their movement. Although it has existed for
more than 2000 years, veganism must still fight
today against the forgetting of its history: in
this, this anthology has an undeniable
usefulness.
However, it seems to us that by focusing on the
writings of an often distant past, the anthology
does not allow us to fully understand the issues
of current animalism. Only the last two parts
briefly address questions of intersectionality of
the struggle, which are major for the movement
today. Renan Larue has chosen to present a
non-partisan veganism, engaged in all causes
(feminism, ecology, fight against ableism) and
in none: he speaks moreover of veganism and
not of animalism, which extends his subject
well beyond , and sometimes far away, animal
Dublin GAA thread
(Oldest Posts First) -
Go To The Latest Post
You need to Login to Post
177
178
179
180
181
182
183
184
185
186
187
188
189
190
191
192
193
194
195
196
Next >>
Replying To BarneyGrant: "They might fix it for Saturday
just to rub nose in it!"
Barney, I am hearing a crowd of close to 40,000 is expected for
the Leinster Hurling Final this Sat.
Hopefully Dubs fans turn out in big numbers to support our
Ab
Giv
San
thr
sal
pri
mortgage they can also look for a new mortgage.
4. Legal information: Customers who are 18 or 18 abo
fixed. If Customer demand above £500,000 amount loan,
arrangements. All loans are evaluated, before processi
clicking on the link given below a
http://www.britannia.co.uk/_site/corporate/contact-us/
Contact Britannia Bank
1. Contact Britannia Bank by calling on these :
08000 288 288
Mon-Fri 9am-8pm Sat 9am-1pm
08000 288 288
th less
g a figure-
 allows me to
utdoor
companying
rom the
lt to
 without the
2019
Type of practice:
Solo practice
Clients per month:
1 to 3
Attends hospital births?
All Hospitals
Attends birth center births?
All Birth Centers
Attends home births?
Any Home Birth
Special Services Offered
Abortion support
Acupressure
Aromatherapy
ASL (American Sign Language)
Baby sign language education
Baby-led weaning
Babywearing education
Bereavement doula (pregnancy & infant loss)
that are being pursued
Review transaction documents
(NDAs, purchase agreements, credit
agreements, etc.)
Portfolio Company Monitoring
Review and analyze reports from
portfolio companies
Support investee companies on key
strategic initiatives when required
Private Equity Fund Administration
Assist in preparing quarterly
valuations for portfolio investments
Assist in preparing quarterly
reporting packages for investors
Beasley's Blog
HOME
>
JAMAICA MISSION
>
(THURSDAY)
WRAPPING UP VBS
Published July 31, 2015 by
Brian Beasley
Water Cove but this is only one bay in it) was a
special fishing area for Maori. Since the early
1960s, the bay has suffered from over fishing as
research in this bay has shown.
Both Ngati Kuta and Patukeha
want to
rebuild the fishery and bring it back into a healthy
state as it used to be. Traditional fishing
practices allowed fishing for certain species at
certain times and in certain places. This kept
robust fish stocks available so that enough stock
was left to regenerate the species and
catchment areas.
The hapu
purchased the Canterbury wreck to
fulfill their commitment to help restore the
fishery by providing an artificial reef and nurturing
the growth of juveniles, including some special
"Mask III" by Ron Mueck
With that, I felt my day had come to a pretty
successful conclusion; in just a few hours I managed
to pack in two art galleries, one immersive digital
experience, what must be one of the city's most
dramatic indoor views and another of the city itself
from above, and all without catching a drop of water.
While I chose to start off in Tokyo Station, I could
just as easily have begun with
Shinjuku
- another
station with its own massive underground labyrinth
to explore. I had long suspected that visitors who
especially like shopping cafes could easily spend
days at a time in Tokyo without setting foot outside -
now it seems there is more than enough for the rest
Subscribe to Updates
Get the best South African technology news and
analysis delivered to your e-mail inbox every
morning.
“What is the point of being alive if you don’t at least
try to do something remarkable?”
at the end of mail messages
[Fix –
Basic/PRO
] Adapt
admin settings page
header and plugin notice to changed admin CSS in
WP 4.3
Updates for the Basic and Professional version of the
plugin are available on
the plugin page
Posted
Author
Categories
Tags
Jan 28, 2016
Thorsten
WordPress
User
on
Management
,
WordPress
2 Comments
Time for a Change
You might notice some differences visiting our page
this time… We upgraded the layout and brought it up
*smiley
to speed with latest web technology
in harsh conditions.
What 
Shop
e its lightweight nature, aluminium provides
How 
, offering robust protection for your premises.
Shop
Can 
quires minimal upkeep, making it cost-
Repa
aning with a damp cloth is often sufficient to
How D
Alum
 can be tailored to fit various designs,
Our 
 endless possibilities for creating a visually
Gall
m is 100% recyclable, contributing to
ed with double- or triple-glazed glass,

______

- YOUR OBJECTIVE
If a line contains the word "Bank", it counts; please state how many such lines the records above have, and nothing more.

- OUTPUT FOR THIS TASK
2